M. De Lehaye. - Nous avons demandé qu'il la fît.

M. Vandenpeereboom. - Voyez comme vous êtes calme ; j'ai à peine dit trois mots que vous m'interrompez.

Je suis étonné de voir l'animation de la droite et les efforts qu'elle fait pour empêcher l'honorable M. d'Andrimont d'adresser à M. le ministre de l'intérieur une interpellation que celui-ci accepte et désire lui-même voir fixer à demain.

On dirait, en vérité, que l'honorable M. d'Andrimont menace la Chambre de la tenir pendant plusieurs séances et l'on semble même contester que sa motion puisse présenter de l'intérêt.

Que savez-vous de ce qu'il dira ? Quant à moi je n'en sais rien et je suis curieux de l'entendre.

(page 324) Je demande que la droite se montre assez bienveillante et assez juste pour permettre à un membre de l'opposition d'adresser au gouvernement les questions qu'il juge utile de lui faire.

Je prie la majorité ministérielle de faire un retour sur elle-même et de se rappeler un peu ce qui s'est passé quand elle était minorité. J'ai le souvenir encore très frais qu'à cette époque on ne mettait pas de gants blancs (passez-moi le mot) pour interpeller les ministres.

On se gardait bien même de les prévenir. On les interpellait à bout portant et à l'improviste, à la façon des francs-tireurs.

On recommandait, au contraire, le secret et c'était souvent par un ami que nous parvenions indirectement à savoir que nous serions interpellés à jour et à heure fixe, à un moment où l'opposition tout entière serait réunie.

Je demande qu'on laisse à l'honorable M. d'Andrimont l'autorisation de faire son interpellation demain et à l'honorable ministre de l'intérieur l'autorisation d'y répondre.

En supposant, du reste, que vous voulussiez empêcher M. d'Andrimont de faire son interpellation, vous n'y réussiriez pas, car il pourrait demander la parole demain pour une motion d'ordre.

Vous demandez qu'il fasse ses observations à l'occasion de la discussion du budget de l'intérieur.

Soyez persuadés, messieurs, que nous aurons, à propos du budget de l'intérieur, un débat qui, j'ai tout lieu de le croire, ne manquera d'intérêt ni pour le ministère, ni pour la Chambre, ni pour le pays.

Permettez donc à l'honorable M. d'Andrimont de dégager dès maintenant une question.

Au surplus, c'est mon dernier mot, nous ne discuterons pas de sitôt le budget de l'intérieur.

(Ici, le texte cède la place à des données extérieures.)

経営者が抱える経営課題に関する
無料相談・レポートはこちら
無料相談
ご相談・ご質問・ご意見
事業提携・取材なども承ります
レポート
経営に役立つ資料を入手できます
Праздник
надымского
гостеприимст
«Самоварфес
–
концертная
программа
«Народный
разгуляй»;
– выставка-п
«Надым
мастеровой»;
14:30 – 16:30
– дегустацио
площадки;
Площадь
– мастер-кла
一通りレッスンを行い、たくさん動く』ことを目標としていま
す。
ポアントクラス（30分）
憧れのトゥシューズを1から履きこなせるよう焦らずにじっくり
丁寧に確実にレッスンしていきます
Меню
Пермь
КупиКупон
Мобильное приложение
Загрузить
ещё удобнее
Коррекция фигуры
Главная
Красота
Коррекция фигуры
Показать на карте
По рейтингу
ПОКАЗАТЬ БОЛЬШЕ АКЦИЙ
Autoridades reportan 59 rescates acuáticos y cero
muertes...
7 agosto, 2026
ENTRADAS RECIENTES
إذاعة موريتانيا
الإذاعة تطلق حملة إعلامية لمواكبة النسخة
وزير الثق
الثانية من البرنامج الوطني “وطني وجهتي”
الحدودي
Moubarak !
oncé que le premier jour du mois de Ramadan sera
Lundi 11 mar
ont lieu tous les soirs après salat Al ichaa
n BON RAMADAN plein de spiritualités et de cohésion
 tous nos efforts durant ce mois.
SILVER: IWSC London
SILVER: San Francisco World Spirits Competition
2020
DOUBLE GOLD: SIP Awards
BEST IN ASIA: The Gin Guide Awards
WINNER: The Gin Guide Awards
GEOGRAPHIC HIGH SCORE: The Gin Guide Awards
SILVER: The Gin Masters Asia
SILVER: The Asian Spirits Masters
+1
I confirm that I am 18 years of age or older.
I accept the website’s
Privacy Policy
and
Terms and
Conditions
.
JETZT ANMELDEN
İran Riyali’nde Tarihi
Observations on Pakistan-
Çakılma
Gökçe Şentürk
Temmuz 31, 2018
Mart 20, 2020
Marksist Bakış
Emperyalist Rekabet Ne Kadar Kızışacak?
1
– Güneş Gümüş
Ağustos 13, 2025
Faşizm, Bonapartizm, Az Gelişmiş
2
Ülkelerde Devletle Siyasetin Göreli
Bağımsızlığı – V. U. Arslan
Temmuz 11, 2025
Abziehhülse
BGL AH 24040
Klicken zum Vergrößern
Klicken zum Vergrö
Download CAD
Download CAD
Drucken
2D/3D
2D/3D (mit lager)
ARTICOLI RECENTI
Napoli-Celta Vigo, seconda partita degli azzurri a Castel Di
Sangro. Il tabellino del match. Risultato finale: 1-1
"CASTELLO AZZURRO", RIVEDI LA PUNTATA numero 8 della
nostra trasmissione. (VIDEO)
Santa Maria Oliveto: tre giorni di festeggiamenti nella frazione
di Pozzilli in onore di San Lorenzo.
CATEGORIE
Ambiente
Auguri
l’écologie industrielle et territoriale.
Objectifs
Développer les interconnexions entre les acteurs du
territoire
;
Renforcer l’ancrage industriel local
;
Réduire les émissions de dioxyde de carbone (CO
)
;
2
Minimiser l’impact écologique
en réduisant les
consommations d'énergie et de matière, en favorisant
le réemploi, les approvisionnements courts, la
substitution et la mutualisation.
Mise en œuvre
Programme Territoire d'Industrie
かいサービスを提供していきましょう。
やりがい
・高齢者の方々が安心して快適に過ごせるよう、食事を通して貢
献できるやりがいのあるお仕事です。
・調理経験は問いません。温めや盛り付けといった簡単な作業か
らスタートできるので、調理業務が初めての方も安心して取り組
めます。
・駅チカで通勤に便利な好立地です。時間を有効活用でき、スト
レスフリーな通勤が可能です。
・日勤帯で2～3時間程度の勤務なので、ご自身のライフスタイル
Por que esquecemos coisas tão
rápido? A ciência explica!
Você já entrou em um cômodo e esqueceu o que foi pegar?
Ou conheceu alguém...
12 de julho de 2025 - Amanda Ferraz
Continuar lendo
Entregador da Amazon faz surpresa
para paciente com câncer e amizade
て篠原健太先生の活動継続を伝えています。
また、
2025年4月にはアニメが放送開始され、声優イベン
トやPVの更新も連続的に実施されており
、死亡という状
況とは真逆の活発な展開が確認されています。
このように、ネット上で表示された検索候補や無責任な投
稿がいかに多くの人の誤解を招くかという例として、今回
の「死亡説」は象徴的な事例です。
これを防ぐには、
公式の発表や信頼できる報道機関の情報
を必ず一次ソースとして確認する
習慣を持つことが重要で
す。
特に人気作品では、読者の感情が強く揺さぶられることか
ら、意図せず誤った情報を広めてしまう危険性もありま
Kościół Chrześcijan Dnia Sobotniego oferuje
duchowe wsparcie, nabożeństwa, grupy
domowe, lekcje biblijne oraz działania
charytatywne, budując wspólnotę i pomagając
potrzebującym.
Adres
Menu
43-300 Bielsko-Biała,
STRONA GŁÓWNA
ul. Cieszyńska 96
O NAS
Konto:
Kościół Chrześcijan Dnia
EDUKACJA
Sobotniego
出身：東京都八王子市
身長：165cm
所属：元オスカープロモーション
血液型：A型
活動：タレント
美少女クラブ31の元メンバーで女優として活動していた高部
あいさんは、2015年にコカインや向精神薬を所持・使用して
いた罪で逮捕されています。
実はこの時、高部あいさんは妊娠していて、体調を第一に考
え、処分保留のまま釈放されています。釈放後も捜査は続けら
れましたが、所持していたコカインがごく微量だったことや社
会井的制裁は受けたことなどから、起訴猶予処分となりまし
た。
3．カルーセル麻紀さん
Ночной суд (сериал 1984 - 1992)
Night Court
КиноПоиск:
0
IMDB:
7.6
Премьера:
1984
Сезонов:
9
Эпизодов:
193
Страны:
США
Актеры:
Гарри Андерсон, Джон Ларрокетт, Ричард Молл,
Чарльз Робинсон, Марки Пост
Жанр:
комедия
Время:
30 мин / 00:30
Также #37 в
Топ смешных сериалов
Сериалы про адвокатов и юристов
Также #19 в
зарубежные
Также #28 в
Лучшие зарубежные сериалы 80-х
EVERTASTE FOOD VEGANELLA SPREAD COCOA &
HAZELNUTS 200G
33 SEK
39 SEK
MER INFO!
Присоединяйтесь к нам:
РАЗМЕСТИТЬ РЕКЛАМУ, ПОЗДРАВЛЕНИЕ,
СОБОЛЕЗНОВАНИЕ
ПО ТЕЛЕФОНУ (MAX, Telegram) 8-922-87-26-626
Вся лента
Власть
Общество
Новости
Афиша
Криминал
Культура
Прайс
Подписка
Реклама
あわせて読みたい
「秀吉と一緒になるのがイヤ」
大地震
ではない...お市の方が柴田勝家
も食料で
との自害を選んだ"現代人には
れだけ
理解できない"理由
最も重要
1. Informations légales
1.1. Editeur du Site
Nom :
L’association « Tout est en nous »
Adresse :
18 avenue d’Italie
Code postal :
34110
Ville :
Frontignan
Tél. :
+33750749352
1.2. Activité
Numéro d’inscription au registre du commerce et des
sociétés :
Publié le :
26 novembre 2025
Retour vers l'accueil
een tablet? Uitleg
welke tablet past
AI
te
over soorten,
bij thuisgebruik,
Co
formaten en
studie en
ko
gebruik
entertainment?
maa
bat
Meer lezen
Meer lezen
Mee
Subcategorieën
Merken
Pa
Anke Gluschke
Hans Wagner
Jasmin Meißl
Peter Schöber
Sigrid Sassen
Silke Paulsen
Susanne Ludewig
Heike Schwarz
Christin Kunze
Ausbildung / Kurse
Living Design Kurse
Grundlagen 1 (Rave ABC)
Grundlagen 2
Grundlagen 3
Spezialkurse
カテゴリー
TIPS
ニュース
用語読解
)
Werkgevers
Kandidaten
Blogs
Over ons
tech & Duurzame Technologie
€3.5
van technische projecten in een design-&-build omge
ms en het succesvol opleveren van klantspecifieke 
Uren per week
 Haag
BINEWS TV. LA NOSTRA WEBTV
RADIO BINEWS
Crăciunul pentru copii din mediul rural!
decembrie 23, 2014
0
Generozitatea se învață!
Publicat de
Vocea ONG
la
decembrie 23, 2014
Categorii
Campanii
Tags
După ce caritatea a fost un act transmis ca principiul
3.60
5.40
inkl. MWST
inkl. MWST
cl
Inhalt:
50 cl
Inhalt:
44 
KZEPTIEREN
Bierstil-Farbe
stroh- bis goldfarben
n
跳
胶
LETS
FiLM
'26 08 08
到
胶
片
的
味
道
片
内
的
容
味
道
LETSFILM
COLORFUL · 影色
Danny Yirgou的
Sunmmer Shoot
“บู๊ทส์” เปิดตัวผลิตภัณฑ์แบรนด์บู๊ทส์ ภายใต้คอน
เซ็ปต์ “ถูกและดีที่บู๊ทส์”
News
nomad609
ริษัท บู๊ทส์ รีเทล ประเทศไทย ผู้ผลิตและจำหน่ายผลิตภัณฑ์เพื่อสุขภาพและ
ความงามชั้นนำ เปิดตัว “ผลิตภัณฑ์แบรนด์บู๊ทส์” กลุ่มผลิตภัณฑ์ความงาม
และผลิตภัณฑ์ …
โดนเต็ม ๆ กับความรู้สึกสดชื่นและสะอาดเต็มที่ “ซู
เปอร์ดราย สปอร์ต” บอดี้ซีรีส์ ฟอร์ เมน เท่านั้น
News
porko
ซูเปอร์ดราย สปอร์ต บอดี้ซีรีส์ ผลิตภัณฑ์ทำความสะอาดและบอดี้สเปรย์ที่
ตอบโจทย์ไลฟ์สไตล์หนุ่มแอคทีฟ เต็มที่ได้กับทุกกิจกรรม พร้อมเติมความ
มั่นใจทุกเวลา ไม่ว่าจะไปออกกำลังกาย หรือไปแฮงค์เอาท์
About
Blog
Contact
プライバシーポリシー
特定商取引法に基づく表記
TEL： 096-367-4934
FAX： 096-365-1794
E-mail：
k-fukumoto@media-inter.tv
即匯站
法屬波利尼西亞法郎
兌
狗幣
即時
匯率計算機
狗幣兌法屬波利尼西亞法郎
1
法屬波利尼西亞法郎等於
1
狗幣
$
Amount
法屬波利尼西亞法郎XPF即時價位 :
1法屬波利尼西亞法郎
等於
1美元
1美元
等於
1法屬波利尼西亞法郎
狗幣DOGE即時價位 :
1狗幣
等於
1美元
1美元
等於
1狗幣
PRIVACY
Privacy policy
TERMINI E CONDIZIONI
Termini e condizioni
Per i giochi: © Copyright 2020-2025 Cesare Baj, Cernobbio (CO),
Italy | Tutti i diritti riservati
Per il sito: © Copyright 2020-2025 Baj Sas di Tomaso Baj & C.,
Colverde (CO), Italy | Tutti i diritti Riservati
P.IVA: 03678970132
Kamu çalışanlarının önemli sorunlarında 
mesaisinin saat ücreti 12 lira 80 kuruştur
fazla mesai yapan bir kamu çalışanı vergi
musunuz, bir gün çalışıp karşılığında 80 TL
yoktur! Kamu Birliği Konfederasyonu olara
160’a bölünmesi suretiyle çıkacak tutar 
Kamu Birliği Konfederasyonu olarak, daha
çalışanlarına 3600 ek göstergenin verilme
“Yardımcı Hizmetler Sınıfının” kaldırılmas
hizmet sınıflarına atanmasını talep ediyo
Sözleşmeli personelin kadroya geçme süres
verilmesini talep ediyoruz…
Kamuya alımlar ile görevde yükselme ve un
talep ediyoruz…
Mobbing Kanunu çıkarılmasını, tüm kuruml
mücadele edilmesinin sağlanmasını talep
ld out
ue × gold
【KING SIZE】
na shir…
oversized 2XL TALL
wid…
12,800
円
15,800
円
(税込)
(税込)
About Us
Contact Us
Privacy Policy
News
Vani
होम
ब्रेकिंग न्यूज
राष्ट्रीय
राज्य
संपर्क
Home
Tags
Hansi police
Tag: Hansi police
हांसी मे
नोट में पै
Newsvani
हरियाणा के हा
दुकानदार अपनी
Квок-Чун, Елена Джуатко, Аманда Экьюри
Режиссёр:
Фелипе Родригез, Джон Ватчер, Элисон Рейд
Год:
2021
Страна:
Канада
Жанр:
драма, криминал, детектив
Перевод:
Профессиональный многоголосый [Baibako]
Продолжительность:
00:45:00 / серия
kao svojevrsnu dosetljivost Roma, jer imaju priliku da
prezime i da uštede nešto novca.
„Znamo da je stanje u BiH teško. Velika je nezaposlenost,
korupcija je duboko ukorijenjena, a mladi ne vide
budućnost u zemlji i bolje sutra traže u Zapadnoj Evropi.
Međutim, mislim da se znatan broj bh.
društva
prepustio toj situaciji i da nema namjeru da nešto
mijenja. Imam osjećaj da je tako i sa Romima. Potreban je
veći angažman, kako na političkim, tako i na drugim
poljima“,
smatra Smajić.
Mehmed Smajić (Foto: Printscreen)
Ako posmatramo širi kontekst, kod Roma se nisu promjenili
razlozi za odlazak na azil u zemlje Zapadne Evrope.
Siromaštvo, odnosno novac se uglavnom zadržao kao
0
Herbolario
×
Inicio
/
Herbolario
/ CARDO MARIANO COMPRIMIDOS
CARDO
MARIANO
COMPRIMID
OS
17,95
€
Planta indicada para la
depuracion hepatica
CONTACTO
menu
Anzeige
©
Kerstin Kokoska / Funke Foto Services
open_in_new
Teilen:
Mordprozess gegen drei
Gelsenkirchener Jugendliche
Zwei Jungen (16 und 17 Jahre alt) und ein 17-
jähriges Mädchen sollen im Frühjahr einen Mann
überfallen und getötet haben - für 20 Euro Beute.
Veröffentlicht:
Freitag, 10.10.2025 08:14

Il n'est ni imprimé ni distribué et je suppose que la minorité ministérielle n'exigera pas que nous abordions ce débat la veille du jour de notre entrée en vacances, car il est probable que la semaine prochaine, suivant les usages antiques et solennels, la Chambre entrera en vacances pour quinze jours ou trois semaines.

J'espère que la droite se montrera raisonnable et tolérante et qu'on nous permettra de lever la séance et de nous ajourner à demain.

M. Tack. - Je proteste contre l'idée qu'on prête à la droite de vouloir empêcher M. d'Andrimont de faire son interpellation ; cela n'est venu à l'idée de personne.

Qu'a voulu M. De Le Haye ? Ménager les. moments de la Chambre ; en engageant M. d'Andrimont à attendre la discussion du budget de l'intérieur, M. De Le Haye s'est appuyé sur cette considération très juste, c'est que déjà la réponse du ministre a été donnée à la section centrale et que M. d'Andrimont obtient satisfaction. Donc point de péril en la demeure ; et, par conséquent, qu'est-ce qui presse si fort ? Nous avons perdu une demi-heure en paroles inutiles. Puisque l'honorable député de Liège tient à ne pas remettre son interpellation, nous gagnerons du temps à ne pas prolonger ce débat et à ajourner l'interpellation à demain.

- Des voix. - A demain !

M. le président. - Est-on d'accord pour remettre l'interpellation de M. d'Andrimont à demain ?

- Voix nombreuses. - Oui, oui.

M. le président. - Il en sera donc ainsi.

Messieurs, d'après les renseignements qui m'ont été donnés, le projet qui figure en dernière ligne à notre ordre du jour présente un caractère d'urgence.

Je propose à la Chambre de le mettre en discussion immédiatement après l'interpellation de M. d'Andrimont.

- Adopté.

- La séance est levée à 4 heures trois quarts.